11.04× ROAS by month 11, holding efficiency as the program matured.
A real ecommerce foundation now exists: storefront, merchandising, lifecycle messaging, and paid structure built to run together (not as disconnected tactics).
Capabilities
Shopify Store Build · UX & PDP Framework · Meta + Google Ads · Klaviyo Automation · Photography · CRO · B2B Sales Strategy
The challenge
This was a legacy B2B distributor with no ecommerce operating muscle: no CRM, no attribution, no creative system. The mandate was simple and hard: open an online channel without breaking how B2B logistics already worked.
The results
Full Shopify Architecture B2C/B2B hybrid storefront built for variant-heavy catalogs. Integrated product customizer and comparison logic to simplify buyer decisions. Creative & Merchandising System New brand visuals, product photography, and PDP templates built for industrial precision. Each SKU structured for AOV optimization and clarity. Performance Media Meta campaigns promoting lower-ticket entry products while retargeting high-ticket decision-makers. Google search + shopping campaigns engineered for feed quality, query mapping, and ROAS control. Automation & Retention Klaviyo flows: welcome, add-to-cart, abandoned checkout, re-engagement. Weekly email campaigns calibrated around purchase stage and lead source.
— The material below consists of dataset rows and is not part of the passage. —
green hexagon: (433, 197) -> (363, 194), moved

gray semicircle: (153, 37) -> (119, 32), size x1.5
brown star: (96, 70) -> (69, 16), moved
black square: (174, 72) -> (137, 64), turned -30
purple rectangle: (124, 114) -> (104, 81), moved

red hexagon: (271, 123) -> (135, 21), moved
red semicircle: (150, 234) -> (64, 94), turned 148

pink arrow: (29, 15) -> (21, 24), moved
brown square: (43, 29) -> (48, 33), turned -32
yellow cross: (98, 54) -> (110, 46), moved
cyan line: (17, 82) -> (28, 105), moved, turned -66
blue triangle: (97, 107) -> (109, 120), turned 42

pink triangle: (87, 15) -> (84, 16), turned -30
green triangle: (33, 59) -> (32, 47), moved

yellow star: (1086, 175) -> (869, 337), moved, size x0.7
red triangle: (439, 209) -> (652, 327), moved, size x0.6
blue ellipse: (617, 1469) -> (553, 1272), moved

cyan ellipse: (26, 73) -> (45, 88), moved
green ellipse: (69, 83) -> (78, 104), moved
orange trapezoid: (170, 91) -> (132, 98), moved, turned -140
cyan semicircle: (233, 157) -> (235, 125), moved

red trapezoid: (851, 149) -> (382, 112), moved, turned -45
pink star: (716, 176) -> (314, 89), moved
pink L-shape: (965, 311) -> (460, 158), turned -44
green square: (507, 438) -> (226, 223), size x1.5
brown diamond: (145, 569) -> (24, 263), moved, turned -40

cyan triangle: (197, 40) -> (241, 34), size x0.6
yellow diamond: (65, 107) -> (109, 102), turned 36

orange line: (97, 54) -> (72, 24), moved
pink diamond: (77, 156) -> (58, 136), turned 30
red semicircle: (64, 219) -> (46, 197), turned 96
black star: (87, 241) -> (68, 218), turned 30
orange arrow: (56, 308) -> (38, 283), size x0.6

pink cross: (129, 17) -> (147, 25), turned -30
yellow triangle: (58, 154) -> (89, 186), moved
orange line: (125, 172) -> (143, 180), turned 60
Governance & B2B Continuity No channel conflict: pricing parity preserved; fulfillment kept in existing warehouse workflow.
The approach
Customer + market research, grounded in real buyer inputs so the store could answer what buyers actually compare before they commit.
B2C/B2B Shopify storefront build with a product customizer + comparison system to make selection and configuration obvious.
Merchandising + PDP frameworks (UX, photography, structure) to reduce hesitation on expensive equipment.
Meta + Google campaign structure designed to pull buyers in through lower-AOV entry demand and convert into higher-AOV purchases.
Lifecycle email foundations + weekly campaigns to recover intent and keep demand warm after the first visit.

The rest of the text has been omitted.